START PROVIDED ENTRIES

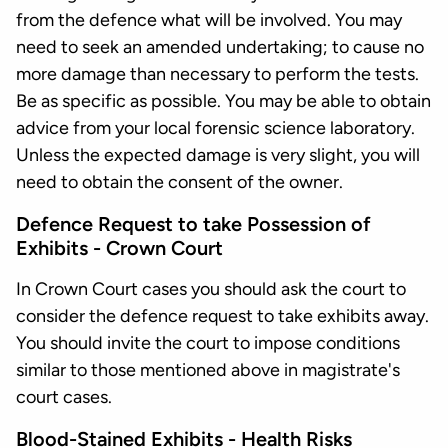
from the defence what will be involved. You may
need to seek an amended undertaking; to cause no
more damage than necessary to perform the tests.
Be as specific as possible. You may be able to obtain
advice from your local forensic science laboratory.
Unless the expected damage is very slight, you will
need to obtain the consent of the owner.
Defence Request to take Possession of
Exhibits - Crown Court
In Crown Court cases you should ask the court to
consider the defence request to take exhibits away.
You should invite the court to impose conditions
similar to those mentioned above in magistrate's
court cases.
Blood-Stained Exhibits - Health Risks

END PROVIDED ENTRIES

* **TASK GOAL**:
Gather every line from the listing above in which "should" appears, and copy those lines.

* **RESULT FOR THIS TASK**:
In Crown Court cases you should ask the court to
You should invite the court to impose conditions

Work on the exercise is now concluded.